Publishing Date: April 2015
Publisher Description: A suspected ritual murder and a string of puzzling artefact thefts initially seem unconnected, but signs point to something bigger: buried skulls possessed by evil spirits start turning up, and they may only be the beginning. Someone is planning something big, and the consequences if they succeed could be catastrophic.
Review: This had huge problems with scene development. Every scene was coupled to this inner dialogue that becomes this monolithic backstory that may or may not have anything to do with the present circumstances. DCI Pierce is constantly bitching about people being bitches and either internalizes it or talks about it, constantly. BUT, she doesn’t want anything to do with office politics and wishes they would leave her out of it <sigh>.

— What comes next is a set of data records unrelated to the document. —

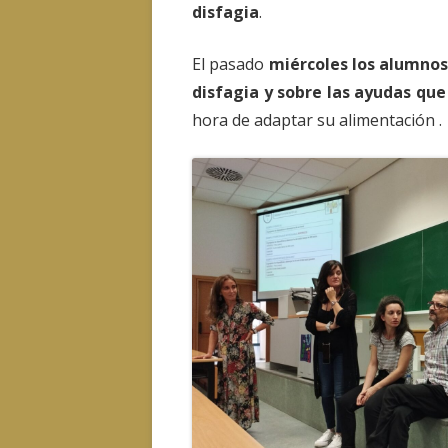
disfagia
.
El pasado
miércoles los alumnos
disfagia y sobre las ayudas qu
hora de adaptar su alimentación .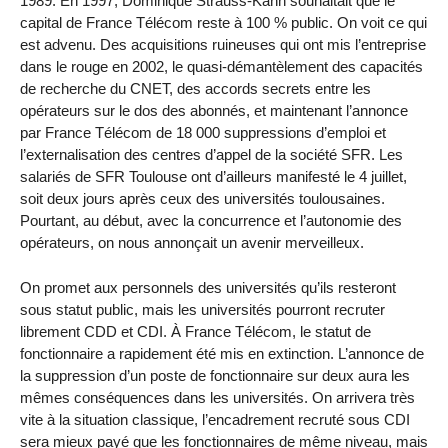
1989. En 1997, Dominique Strauss-Kahn souhaitait que le
capital de France Télécom reste à 100 % public. On voit ce qui
est advenu. Des acquisitions ruineuses qui ont mis l’entreprise
dans le rouge en 2002, le quasi-démantèlement des capacités
de recherche du CNET, des accords secrets entre les
opérateurs sur le dos des abonnés, et maintenant l’annonce
par France Télécom de 18 000 suppressions d’emploi et
l’externalisation des centres d’appel de la société SFR. Les
salariés de SFR Toulouse ont d’ailleurs manifesté le 4 juillet,
soit deux jours après ceux des universités toulousaines.
Pourtant, au début, avec la concurrence et l’autonomie des
opérateurs, on nous annonçait un avenir merveilleux.
On promet aux personnels des universités qu’ils resteront
sous statut public, mais les universités pourront recruter
librement CDD et CDI. À France Télécom, le statut de
fonctionnaire a rapidement été mis en extinction. L’annonce de
la suppression d’un poste de fonctionnaire sur deux aura les
mêmes conséquences dans les universités. On arrivera très
vite à la situation classique, l’encadrement recruté sous CDI
sera mieux payé que les fonctionnaires de même niveau, mais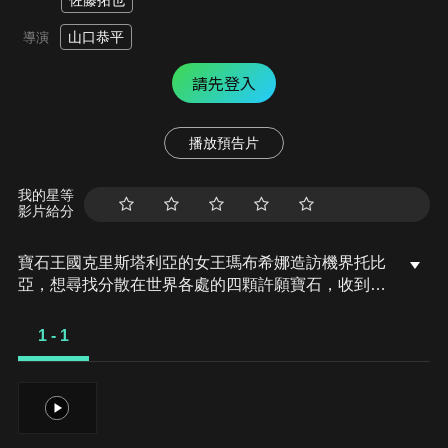
佐藤拓也
山口恭平
導演
請先登入
播放預告片
我的星等
影片給分
寶石王國克里斯塔利亞的女王瑪布希娜造訪機界托比
亞，想尋找分散在世界各處的四顆許願寶石，收到委
託的充瑠、瀨奈和為朝前往豪快托比亞，在那裡找到
了目標船長．瑪貝拉斯。另一邊，在平行世界旅行的
1 - 1
全開者們遭到怪人卡爾比瓦爾德攻擊，被關進烤肉店
空間裡，必須吃完滿桌的食物才能離開。同一時間，
魯邦紅夜野魁利也加入尋找祕寶的行列，超級戰隊和
1
壞蛋們圍繞著許願寶石展開爭奪戰…。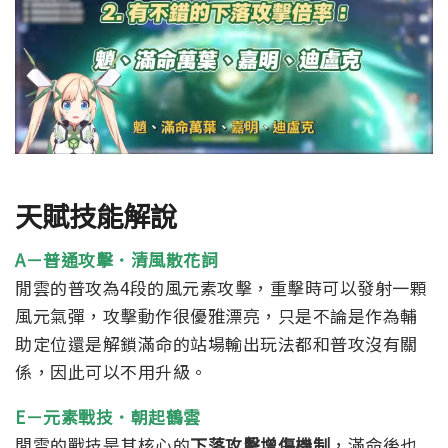
天賦技能解說
A－普通攻擊．清風散花詞
閒雲的普攻為4段的風元素攻擊，重擊時可以發射一顆
風元氣彈，攻擊動作很優雅漂亮，只是不論是作為輔
助定位還是解鎖滿命的站場輸出玩法都和普攻沒有關
係，因此可以不用升級。
E－元素戰技．朝起鶴雲
閒雲的戰技是其核心的
下落攻擊增傷機制
，滿命後也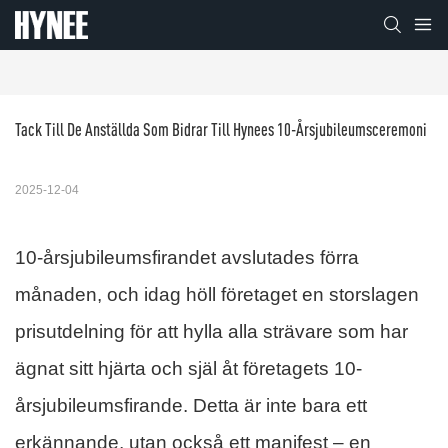
Tack Till De Anställda Som Bidrar Till Hynees 10-Årsjubileumsceremoni
2025-12-04
10-årsjubileumsfirandet avslutades förra
månaden, och idag höll företaget en storslagen
prisutdelning för att hylla alla strävare som har
ägnat sitt hjärta och själ åt företagets 10-
årsjubileumsfirande. Detta är inte bara ett
erkännande, utan också ett manifest – en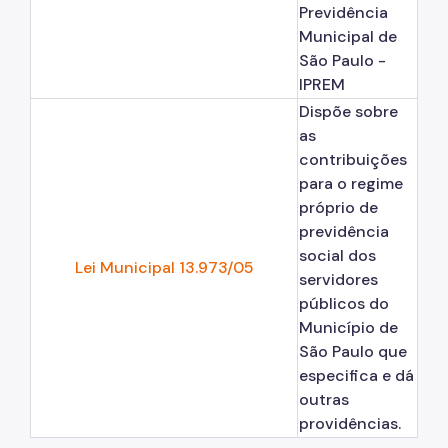
Previdência
Municipal de
São Paulo -
IPREM
Dispõe sobre
as
contribuições
para o regime
próprio de
previdência
social dos
Lei Municipal 13.973/05
servidores
públicos do
Município de
São Paulo que
especifica e dá
outras
providências.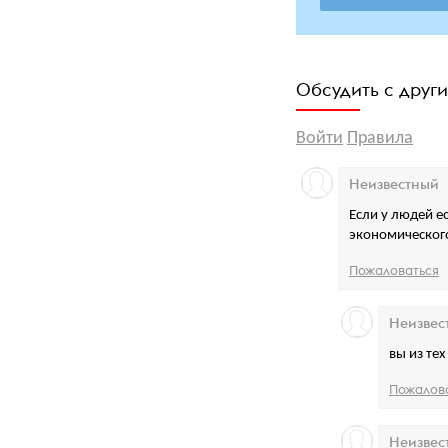
Обсудить с друг
Войти
Правила
Неизвестный
Если у людей е
экономического
Пожаловаться
Неизвес
вы из те
Пожалов
Неизвес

This writing style is very similar to writers that were born in England. Heavy on the dialogue and inner emotive struggles with other people. This process develops a product that you either love or hate due to the copious dialogue. The scenes either get mired in dialogue, back story or infinite details. For example, one of Pierce’s underlings hires a necromancer to divine the buried skulls. So rather than stop the idiot because of her misgivings she allows it, meanwhile the inner dialogue of her ferretting mind is churning over how to handle Dawson. When the real event occurs (Necro dude demon possessed) it lacks the impact that it could of had. All the scenes are rendered in similar fashion and are left flat because of it.
Then we have the old shtick in the form of DCI Pierce, and I quote “A hard-nosed career officer in the male-dominated world of British policing“. Hard nosed? More like hard whiner. The heavy dialogue and internal back stories really killed the movement and subsequently killed the character development. The writing is superb, just angled in the wrong direction.